24 January 2010

Code Signing in Visual Studio 2008

I recently purchased a code signing certificate from GoDaddy.  After a great deal of trouble getting the certificate fully downloaded and installed (more about that later), I then tried to sign the assemblies for an application I had just completed.  To my surprise, I received the an error: “Error Importing Key.  Object already exists.”

After all of the trouble I encountered getting the certificate, I was sure I had the right PFX file, with the private key embedded.  I had chosen that certificate in the signing tab in the assemblies properties correctly.  I was also very sure that I supplied the right password for the private key.  Unfortunately, despite my best efforts, I kept getting the same error.

Thanks to the magic of search with Google, I found loads of articles and discussion groups where users were having similar troubles with the built-in VS signing.  Lots of different solutions were provided.  Unfortunately, none of the approaches worked.  One particular discussion within the forums on MSDN gave a good, though long, summary of all of the ways some developers have tried to fix the code signing problem in Visual Studio 2008.  If you have the patience to review the source material, you’ll find that most blogs or discussions revolve around the same sorts of options; again, none worked for me.

However, I then came across a blog article by John Robbins on code signing.  John gave useful details about a lot of aspects of his challenges, but he also mentioned something I hadn’t seen before: using the sign tool from the Windows SDK to sign the complied assemblies worked for me [NOTE: I’m developing on Windows 7; if you’re using a different version of Windows, you’ll need to download the right version of the SDK for your environment].

While I’m not much for loads of steps and external utilities, John also gave a simple post-build macro you can have VS run.  Based on this blog, this is what is in my post-build for signing the compiled assembly:

"C:\Program Files\Microsoft SDKs\Windows\v7.0\Bin\signtool.exe" sign /f [CERTIFICATE PATH] /p [PASSWORD] /t http://tsa.starfieldtech.com "$(TargetPath)"

The [CERTIFICATE PATH] sequence should be replaced with the path where you stored the certificate locally (the PFX file).  The [PASSWORD] sequence should be replaced with your private key password (not the key itself, but the password you used to secure the key).  The rest of the post build event is pretty generic, except the URL parameter for the timestamp server (the stuff that follows /t).  That particular URL is GoDaddy’s timestamp server.  If you’re using a different CA, you should use the server they provide.
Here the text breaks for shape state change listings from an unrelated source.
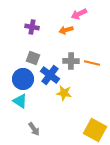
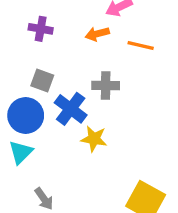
orange line: (92, 63) -> (141, 46), moved
cyan triangle: (20, 101) -> (21, 152), turned 42

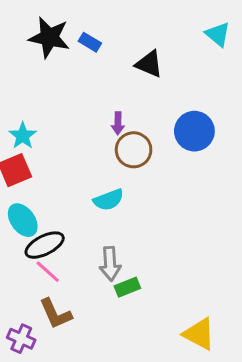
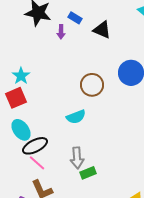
blue rectangle: (90, 42) -> (75, 18), moved
purple arrow: (118, 123) -> (61, 32), moved

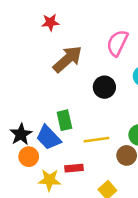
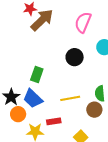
brown arrow: (68, 59) -> (42, 20), moved
green rectangle: (64, 120) -> (37, 75), moved, turned 35

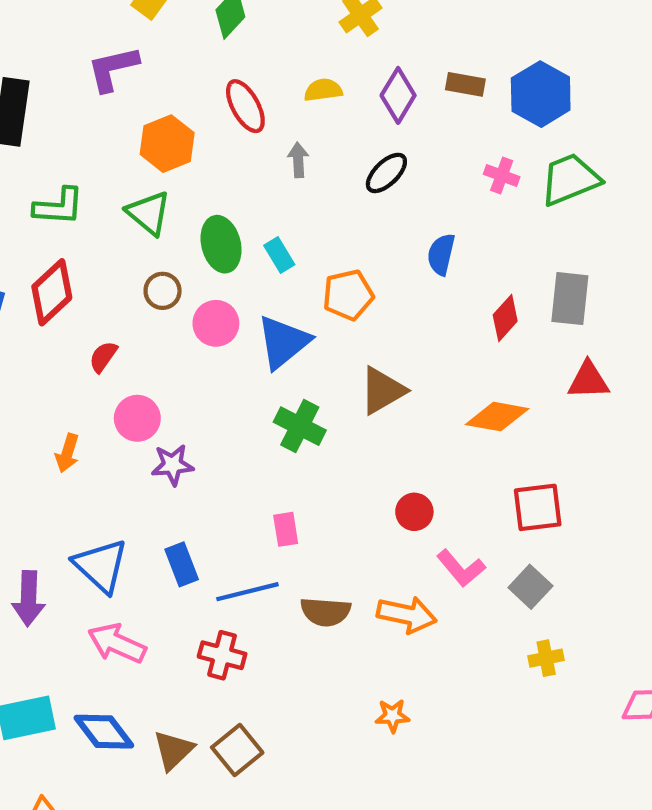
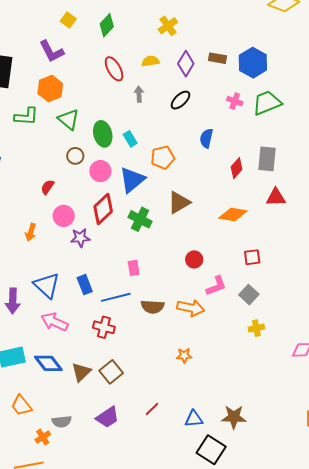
purple L-shape: (113, 69) -> (52, 51), turned -104
orange hexagon: (167, 144) -> (50, 89), moved
red diamond: (52, 292) -> (103, 209), moved
red square: (538, 507) -> (252, 257), size x0.7
pink L-shape: (461, 568) -> (216, 286), turned -70

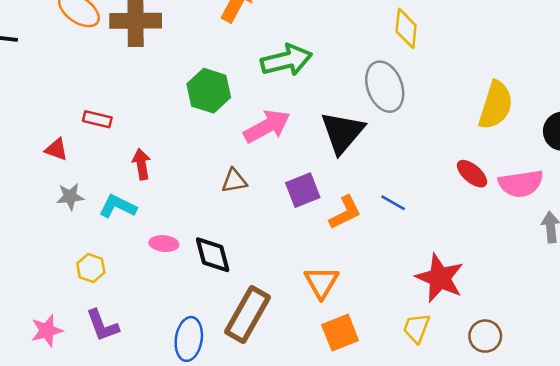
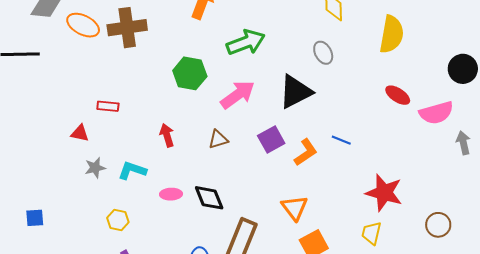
gray ellipse: (385, 87) -> (323, 53), size x0.6
yellow semicircle: (496, 105) -> (392, 34), moved
black triangle: (342, 132) -> (296, 92), turned 30
red arrow: (141, 164) -> (167, 135), moved
red ellipse: (472, 174) -> (398, 95), moved
brown circle: (485, 336) -> (438, 225), moved

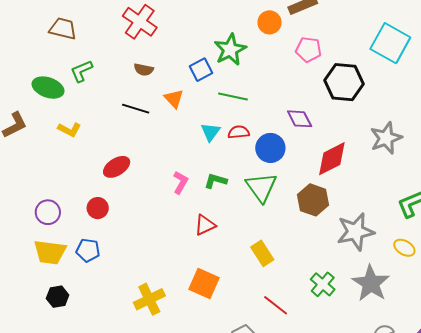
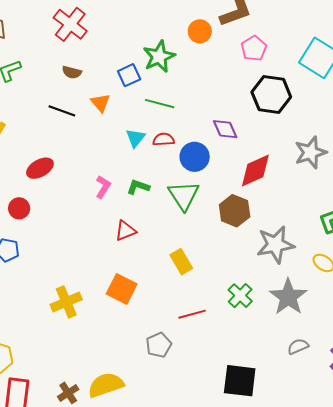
pink pentagon: (308, 50) -> (254, 48), moved, turned 30
red line: (276, 305) -> (192, 314), turned -56

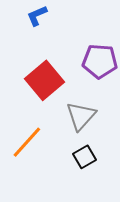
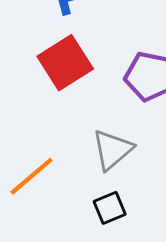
red square: (44, 80) -> (65, 63), moved

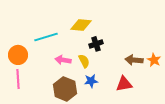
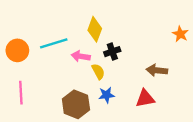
yellow diamond: (81, 25) -> (95, 29), turned -75
orange circle: (18, 55) -> (17, 50), moved
pink arrow: (63, 60) -> (81, 56), moved
orange star: (154, 60) -> (180, 34), moved

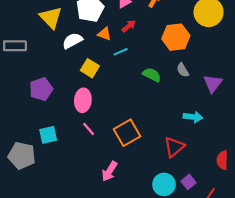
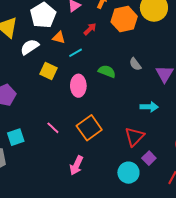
red arrow: (129, 26) -> (90, 29), moved
orange hexagon: (176, 37) -> (124, 19), moved
pink ellipse: (83, 100) -> (78, 86), moved
purple square: (189, 182) -> (149, 158), moved

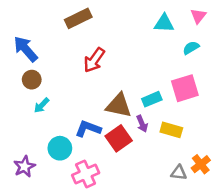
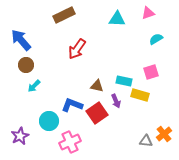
pink triangle: (198, 16) -> (148, 13), moved, turned 32
cyan triangle: (164, 23) -> (117, 19), moved
pink square: (185, 88) -> (151, 72), size x0.7
cyan rectangle: (152, 99) -> (124, 81), turned 35
brown triangle: (119, 105) -> (97, 86), size x0.6
yellow rectangle: (171, 130) -> (140, 95), moved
I hope this helps other struggling with the same issue.  If anyone has solved the problem of getting VS to handling signing through the properties dialog, I’d love to hear it. 

6 comments:

Ed Alexander said...

I am currently having trouble getting the key from godaddy in the right format.... any advice?

Shawn said...

Ed:

GoDaddy, in my experience, supplies the certificate in a certificate package (SPC is the extension). This is the right starting format, but I suspect you want to get to the PFX format no? You actually need to create this on your own by combining the SPC file with the PVK (your private key file).

Let me know if this helps.

Shawn

Unknown said...

I have a certificate from GoDaddy, and I can get the SPC file. I never say a PVK file. That means I don't have a PFX or a way to get one.

Could you suggest where I went wrong? Where does this PVK file come from? I have a Win7 box.

Shawn said...

Skip:

The PVK file should be automatically downloaded when you "keyed" your certificate. This is the bit I initially missed and, in my experience, the process doesn't work properly in IE 8 (GoDaddy confirmed they didn't support IE 8 at the time I wrote the post). Ultimately, I had to use FireFox to make the process work properly, get the PVK when I keyed my certificate and then extract the PFX using FireFox's certificate store (you can export the PFX after you import the certificate. To sign your code, just follow the article.

I hope this helps.

Shawn

Shawn said...

Skip:

The PVK file should be automatically downloaded when you "keyed" your certificate. This is the bit I initially missed and, in my experience, the process doesn't work properly in IE 8 (GoDaddy confirmed they didn't support IE 8 at the time I wrote the post). Ultimately, I had to use FireFox to make the process work properly, get the PVK when I keyed my certificate and then extract the PFX using FireFox's certificate store (you can export the PFX after you import the certificate. To sign your code, just follow the article.

I hope this helps.

Shawn

Anonymous said...

Also use the /d switch, otherwise vista shows a bad product name in the UAC popup for your installer.